- _Exercise directions_: Without any change, set down every record below.

#### Given records

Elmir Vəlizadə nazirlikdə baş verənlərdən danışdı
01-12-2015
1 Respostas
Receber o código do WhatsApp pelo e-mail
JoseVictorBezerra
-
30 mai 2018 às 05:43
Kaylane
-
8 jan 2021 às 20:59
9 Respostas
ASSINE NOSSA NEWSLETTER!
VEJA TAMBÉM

########

- _Written response_:
Elmir Vəlizadə nazirlikdə baş verənlərdən danışdı
01-12-2015
1 Respostas
Receber o código do WhatsApp pelo e-mail
JoseVictorBezerra
-
30 mai 2018 às 05:43
Kaylane
-
8 jan 2021 às 20:59
9 Respostas
ASSINE NOSSA NEWSLETTER!
VEJA TAMBÉM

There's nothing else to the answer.